Take a look at the modest beginnings of a beloved American event, the Macy’s Thanksgiving Day Parade.
During the Roaring Twenties, Macy’s, a renowned department store in New York City, flourished as well. R. H. Macy & Co. started acquiring rival businesses and opening regional stores after going public in 1922. The Macy’s flagship shop in Herald Square, Manhattan, generated so good business that it extended in 1924 to take up a whole city block, spanning 34th Street from Broadway to Seventh Avenue.
At the beginning of the hectic Christmas shopping season, Macy’s decided to give New York a parade to celebrate the opening of the “World’s Largest Store” and its 1 million square feet of retail space. Despite the schedule, the parade was not at all about Thanksgiving but rather the following big holiday—Christmas. With its “Christmas Parade,” Macy’s aimed to whet shoppers’ appetites for a feast of holiday shopping.

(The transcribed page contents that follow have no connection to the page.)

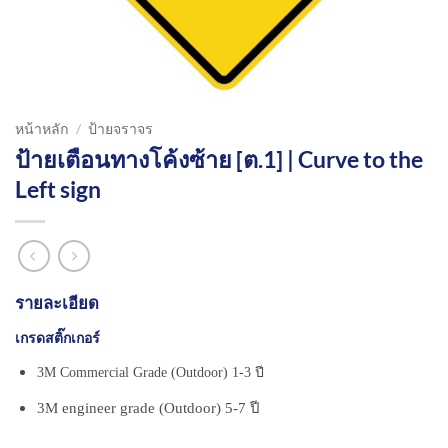
หน้าหลัก
/
ป้ายจราจร
ป้ายเตือนทางโค้งซ้าย [ต.1] | Curve to the
Left sign
รายละเอียด
เกรดสติ๊กเกอร์
3M Commercial Grade (Outdoor) 1-3 ปี
3M engineer grade (Outdoor) 5-7 ปี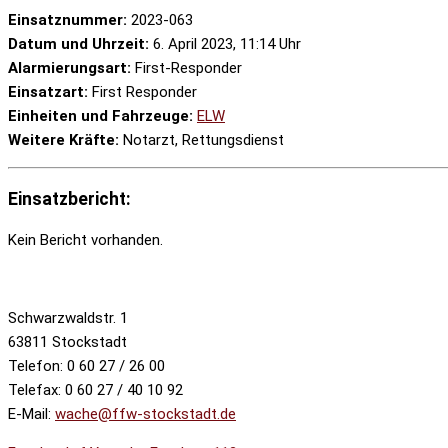
Einsatznummer:
2023-063
Datum und Uhrzeit:
6. April 2023, 11:14 Uhr
Alarmierungsart:
First-Responder
Einsatzart:
First Responder
Einheiten und Fahrzeuge:
ELW
Weitere Kräfte:
Notarzt, Rettungsdienst
Einsatzbericht:
Kein Bericht vorhanden.
Schwarzwaldstr. 1
63811 Stockstadt
Telefon: 0 60 27 / 26 00
Telefax: 0 60 27 / 40 10 92
E-Mail:
wache@ffw-stockstadt.de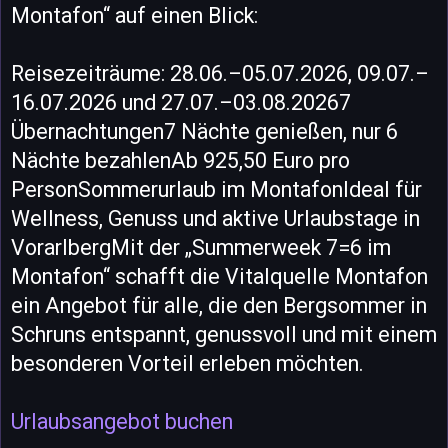
Montafon“ auf einen Blick:
Reisezeiträume: 28.06.–05.07.2026, 09.07.–
16.07.2026 und 27.07.–03.08.20267
Übernachtungen7 Nächte genießen, nur 6
Nächte bezahlenAb 925,50 Euro pro
PersonSommerurlaub im MontafonIdeal für
Wellness, Genuss und aktive Urlaubstage in
VorarlbergMit der „Summerweek 7=6 im
Montafon“ schafft die Vitalquelle Montafon
ein Angebot für alle, die den Bergsommer in
Schruns entspannt, genussvoll und mit einem
besonderen Vorteil erleben möchten.
Urlaubsangebot buchen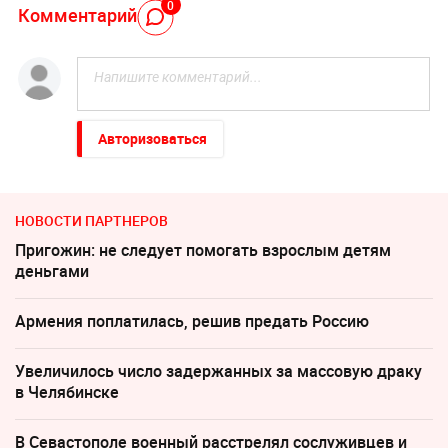
0
Комментарий
Авторизоваться
НОВОСТИ ПАРТНЕРОВ
Пригожин: не следует помогать взрослым детям
деньгами
Армения поплатилась, решив предать Россию
Увеличилось число задержанных за массовую драку
в Челябинске
В Севастополе военный расстрелял сослуживцев и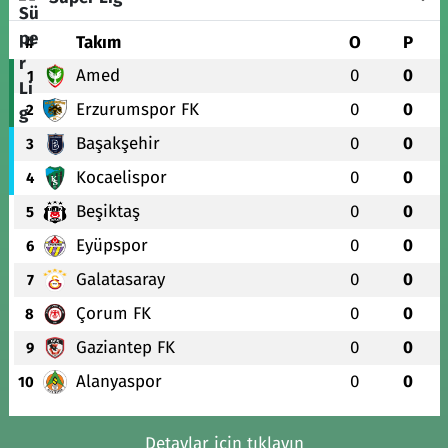
#
Takım
O
P
Amed
0
0
1
Erzurumspor FK
0
0
2
Başakşehir
0
0
3
Kocaelispor
0
0
4
Beşiktaş
0
0
5
Eyüpspor
0
0
6
Galatasaray
0
0
7
Çorum FK
0
0
8
Gaziantep FK
0
0
9
Alanyaspor
0
0
10
Detaylar için tıklayın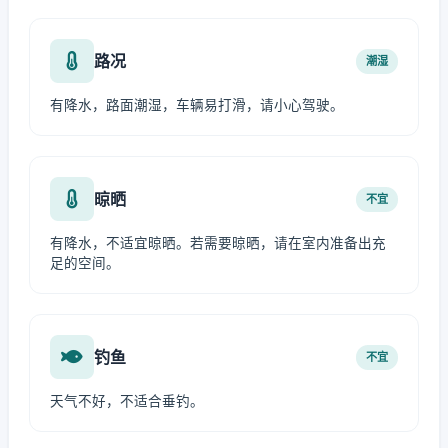
路况
潮湿
有降水，路面潮湿，车辆易打滑，请小心驾驶。
晾晒
不宜
有降水，不适宜晾晒。若需要晾晒，请在室内准备出充
足的空间。
钓鱼
不宜
天气不好，不适合垂钓。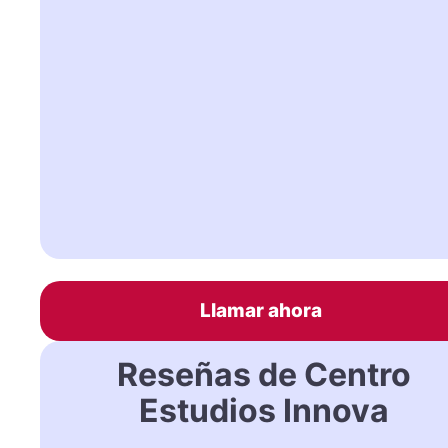
Llamar ahora
Reseñas de Centro
Estudios Innova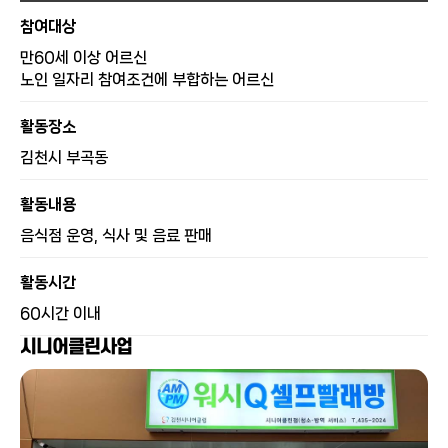
참여대상
만60세 이상 어르신
노인 일자리 참여조건에 부합하는 어르신
활동장소
김천시 부곡동
활동내용
음식점 운영, 식사 및 음료 판매
활동시간
60시간 이내
시니어클린사업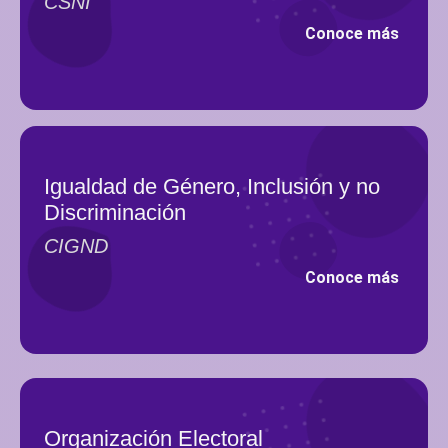
CSNI
Conoce más
Igualdad de Género, Inclusión y no
Discriminación
CIGND
Conoce más
Organización Electoral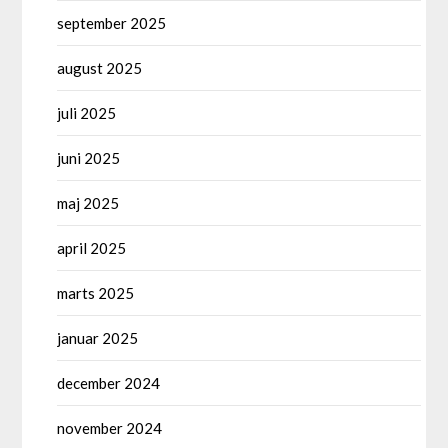
september 2025
august 2025
juli 2025
juni 2025
maj 2025
april 2025
marts 2025
januar 2025
december 2024
november 2024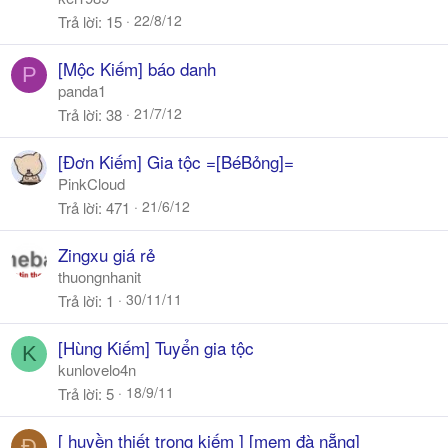
22/8/12
Trả lời
15
[Mộc Kiếm] báo danh
P
panda1
21/7/12
Trả lời
38
[Đơn Kiếm] Gia tộc =[BéBỏng]=
PinkCloud
21/6/12
Trả lời
471
Zingxu giá rẻ
thuongnhanit
30/11/11
Trả lời
1
[Hùng Kiếm] Tuyển gia tộc
K
kunlovelo4n
18/9/11
Trả lời
5
[ huyền thiết trọng kiếm ] [mem đà nẵng]
Đ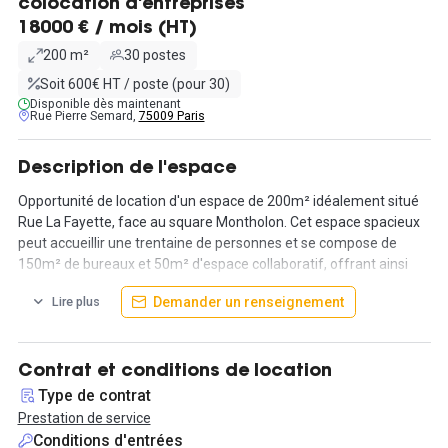
colocation d'entreprises
18000 € / mois (HT)
200 m²
30 postes
Soit 600€ HT / poste (pour 30)
Disponible dès maintenant
Rue Pierre Semard,
75009 Paris
Description de l'espace
Opportunité de location d'un espace de 200m² idéalement situé
Rue La Fayette, face au square Montholon. Cet espace spacieux
peut accueillir une trentaine de personnes et se compose de
150m² de bureaux et 50m² d'espace collaboratif, offrant ainsi
différents bureaux et espaces dédiés à votre activité
Demander un renseignement
Lire plus
professionnelle.
Les prestations incluses sont complètes : deux salles de réunion
accueillant respectivement 8 et 10 personnes, une cuisine
Contrat et conditions de location
équipée, des sanitaires et une douche. De plus, la façade s'ouvre
Type de contrat
complètement, offrant ainsi une luminosité naturelle et une
Prestation de service
ambiance conviviale.
Conditions d'entrées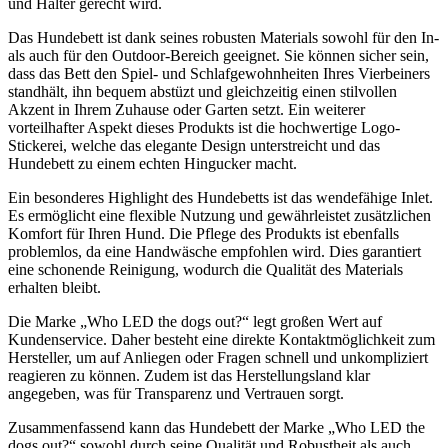
und Halter gerecht wird.
Das Hundebett ist dank seines robusten Materials sowohl für den In-
als auch für den Outdoor-Bereich geeignet. Sie können sicher sein,
dass das Bett den Spiel- und Schlafgewohnheiten Ihres Vierbeiners
standhält, ihn bequem abstüzt und gleichzeitig einen stilvollen
Akzent in Ihrem Zuhause oder Garten setzt. Ein weiterer
vorteilhafter Aspekt dieses Produkts ist die hochwertige Logo-
Stickerei, welche das elegante Design unterstreicht und das
Hundebett zu einem echten Hingucker macht.
Ein besonderes Highlight des Hundebetts ist das wendefähige Inlet.
Es ermöglicht eine flexible Nutzung und gewährleistet zusätzlichen
Komfort für Ihren Hund. Die Pflege des Produkts ist ebenfalls
problemlos, da eine Handwäsche empfohlen wird. Dies garantiert
eine schonende Reinigung, wodurch die Qualität des Materials
erhalten bleibt.
Die Marke „Who LED the dogs out?“ legt großen Wert auf
Kundenservice. Daher besteht eine direkte Kontaktmöglichkeit zum
Hersteller, um auf Anliegen oder Fragen schnell und unkompliziert
reagieren zu können. Zudem ist das Herstellungsland klar
angegeben, was für Transparenz und Vertrauen sorgt.
Zusammenfassend kann das Hundebett der Marke „Who LED the
dogs out?“ sowohl durch seine Qualität und Robustheit als auch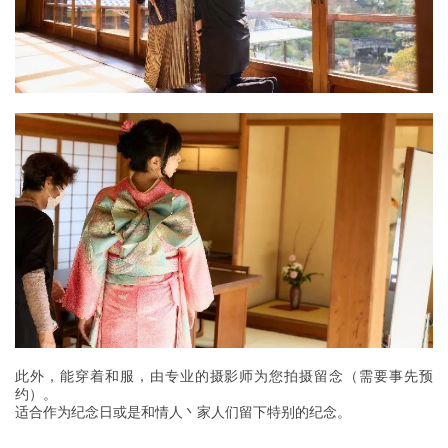
此外，能穿着和服，由专业的摄影师为您拍摄留念（需要事先预
约）。
适合作为纪念日或是和情人丶家人们留下特别的纪念。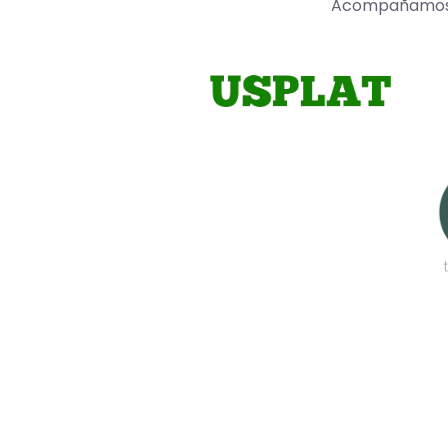
Acompañamos a 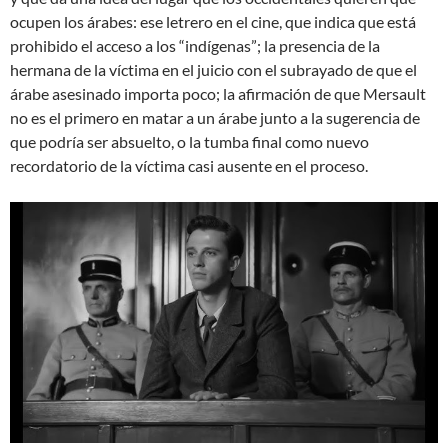
ocupen los árabes: ese letrero en el cine, que indica que está
prohibido el acceso a los “indígenas”; la presencia de la
hermana de la víctima en el juicio con el subrayado de que el
árabe asesinado importa poco; la afirmación de que Mersault
no es el primero en matar a un árabe junto a la sugerencia de
que podría ser absuelto, o la tumba final como nuevo
recordatorio de la víctima casi ausente en el proceso.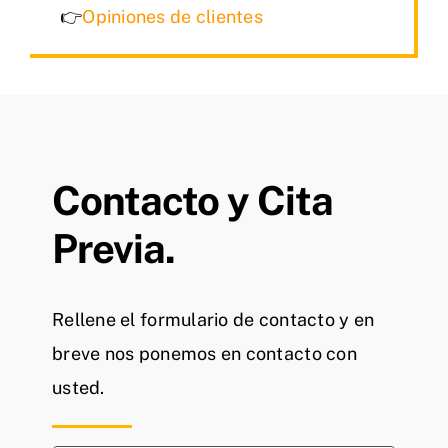
👉
Opiniones de clientes
Contacto y Cita
Previa.
Rellene el formulario de contacto y en
breve nos ponemos en contacto con
usted.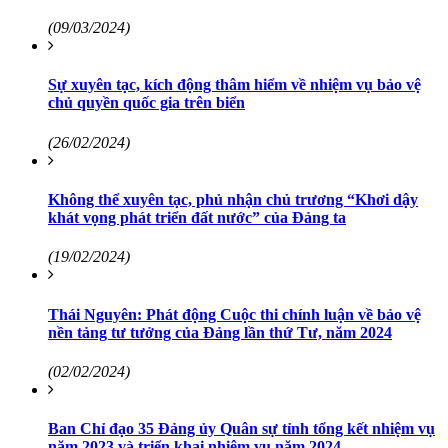
(09/03/2024)
Sự xuyên tạc, kích động thâm hiểm về nhiệm vụ bảo vệ
chủ quyền quốc gia trên biển
(26/02/2024)
Không thể xuyên tạc, phủ nhận chủ trương “Khơi dậy
khát vọng phát triển đất nước” của Đảng ta
(19/02/2024)
Thái Nguyên: Phát động Cuộc thi chính luận về bảo vệ
nền tảng tư tưởng của Đảng lần thứ Tư, năm 2024
(02/02/2024)
Ban Chỉ đạo 35 Đảng ủy Quân sự tỉnh tổng kết nhiệm vụ
năm 2023 và triển khai nhiệm vụ năm 2024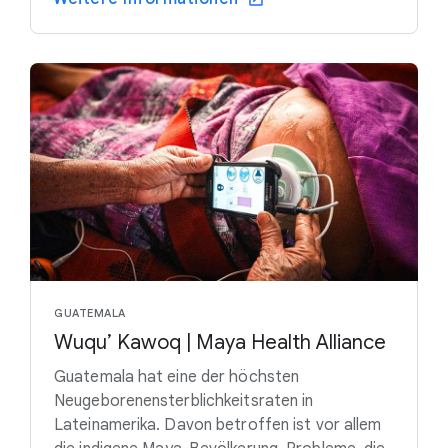
GUATEMALA
Wuqu’ Kawoq | Maya Health Alliance
Guatemala hat eine der höchsten
Neugeborenensterblichkeitsraten in
Lateinamerika. Davon betroffen ist vor allem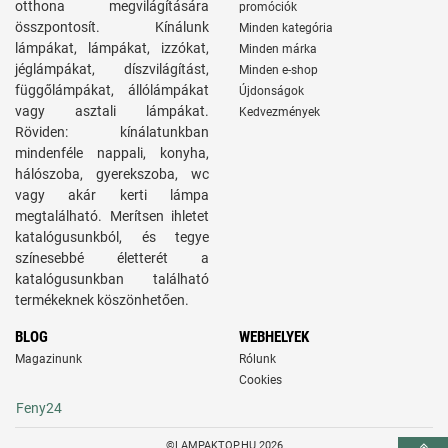
otthona megvilágítására
promóciók
összpontosít. Kínálunk
Minden kategória
lámpákat, lámpákat, izzókat,
Minden márka
jéglámpákat, díszvilágítást,
Minden e-shop
függőlámpákat, állólámpákat
Újdonságok
vagy asztali lámpákat.
Kedvezmények
Röviden: kínálatunkban
mindenféle nappali, konyha,
hálószoba, gyerekszoba, wc
vagy akár kerti lámpa
megtalálható. Merítsen ihletet
katalógusunkból, és tegye
színesebbé életterét a
katalógusunkban található
termékeknek köszönhetően.
BLOG
WEBHELYEK
Magazinunk
Rólunk
Cookies
Feny24
©LAMPAKTOP.HU 2026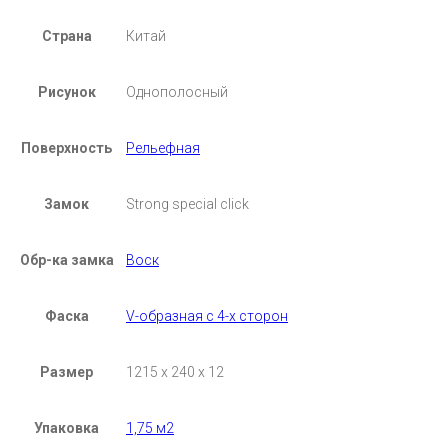
Страна
Китай
Рисунок
Однополосный
Поверхность
Рельефная
Замок
Strong special click
Обр-ка замка
Воск
Фаска
V-образная с 4-х сторон
Размер
1215 х 240 х 12
Упаковка
1,75 м2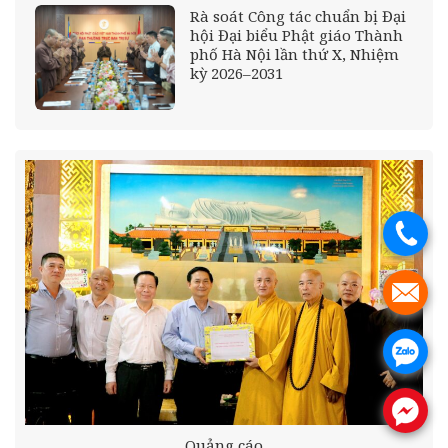
Rà soát Công tác chuẩn bị Đại
hội Đại biểu Phật giáo Thành
phố Hà Nội lần thứ X, Nhiệm
kỳ 2026–2031
.
.
.
.
Quảng cáo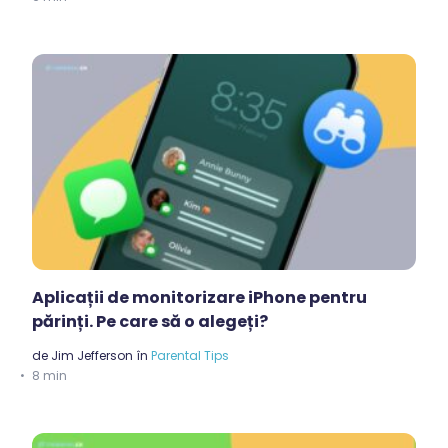
Aplicații de monitorizare iPhone pentru
părinți. Pe care să o alegeți?
de
Jim Jefferson
în
Parental Tips
8 min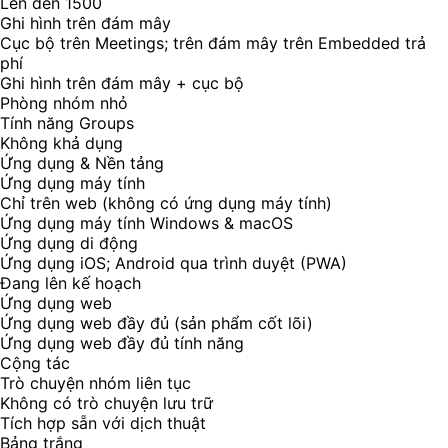
Lên đến 1500
Ghi hình trên đám mây
Cục bộ trên Meetings; trên đám mây trên Embedded trả
phí
Ghi hình trên đám mây + cục bộ
Phòng nhóm nhỏ
Tính năng Groups
Không khả dụng
Ứng dụng & Nền tảng
Ứng dụng máy tính
Chỉ trên web (không có ứng dụng máy tính)
Ứng dụng máy tính Windows & macOS
Ứng dụng di động
Ứng dụng iOS; Android qua trình duyệt (PWA)
Đang lên kế hoạch
Ứng dụng web
Ứng dụng web đầy đủ (sản phẩm cốt lõi)
Ứng dụng web đầy đủ tính năng
Cộng tác
Trò chuyện nhóm liên tục
Không có trò chuyện lưu trữ
Tích hợp sẵn với dịch thuật
Bảng trắng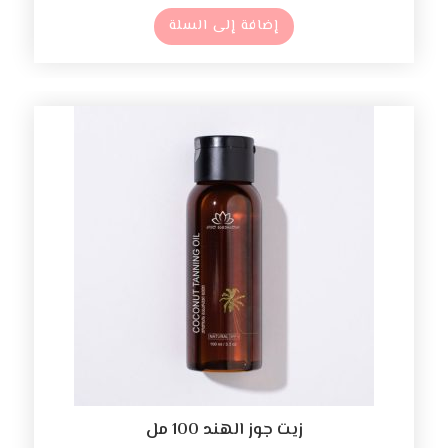
إضافة إلى السلة
زيت جوز الهند 100 مل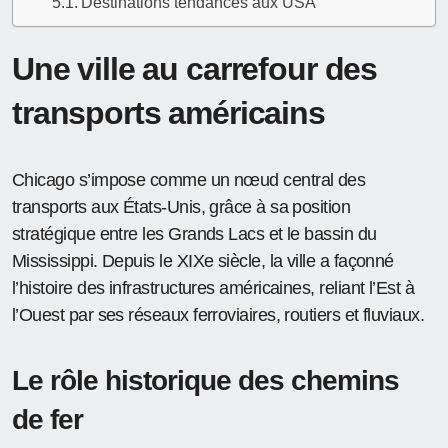
Destinations tendances aux USA
Une ville au carrefour des
transports américains
Chicago s’impose comme un nœud central des
transports aux États-Unis, grâce à sa position
stratégique entre les Grands Lacs et le bassin du
Mississippi. Depuis le XIXe siècle, la ville a façonné
l’histoire des infrastructures américaines, reliant l’Est à
l’Ouest par ses réseaux ferroviaires, routiers et fluviaux.
Le rôle historique des chemins
de fer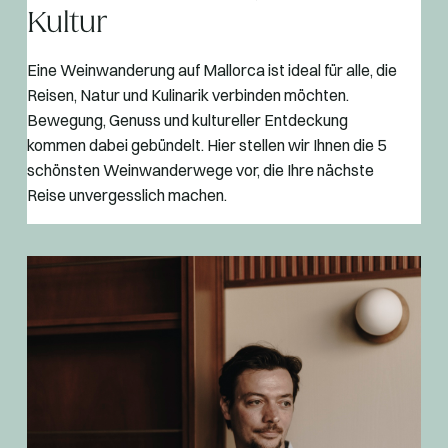
Kultur
Eine Weinwanderung auf Mallorca ist ideal für alle, die
Reisen, Natur und Kulinarik verbinden möchten.
Bewegung, Genuss und kultureller Entdeckung
kommen dabei gebündelt. Hier stellen wir Ihnen die 5
schönsten Weinwanderwege vor, die Ihre nächste
Reise unvergesslich machen.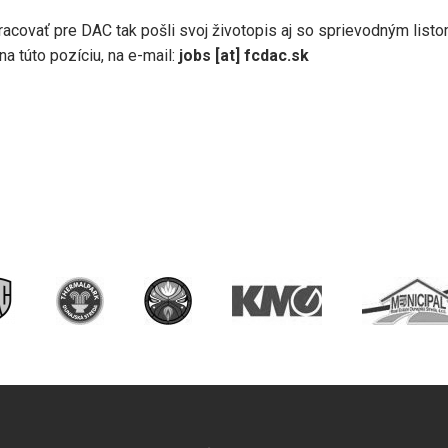
pracovať pre DAC tak pošli svoj životopis aj so sprievodným listo
na túto pozíciu, na e-mail:
jobs
[at]
fcdac.sk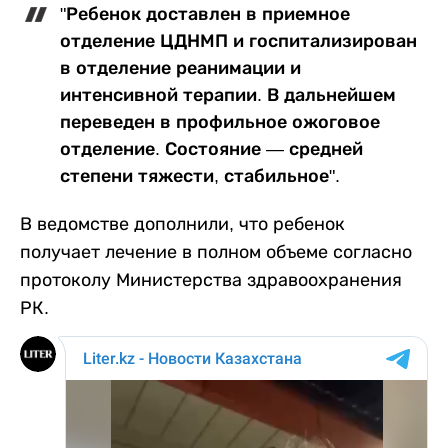
"Ребенок доставлен в приемное
отделение ЦДНМП и госпитализирован
в отделение реанимации и
интенсивной терапии. В дальнейшем
переведен в профильное ожоговое
отделение. Состояние — средней
степени тяжести, стабильное".
В ведомстве дополнили, что ребенок
получает лечение в полном объеме согласно
протоколу Министерства здравоохранения
РК.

However, Philadelphia’s Gimbel Brothers Department Store, which originally held a Thanksgiving procession in 1920 with 50 people, 15 cars, and a fireman dressed as Santa Claus to bring in the Christmas shopping season, is when the concept of a store-sponsored Thanksgiving parade first appeared. J.L. Hudson’s Department Store in Detroit likewise prepared for a comparable occasion in 1924, much like Macy’s. However, in New York, the only Thanksgiving parade that had ever made its way through the city’s streets was its unusual custom of kids donning ragged clothing and face paint to dress up as “ragamuffins” who went door to door asking for pennies, apples, and candy pieces.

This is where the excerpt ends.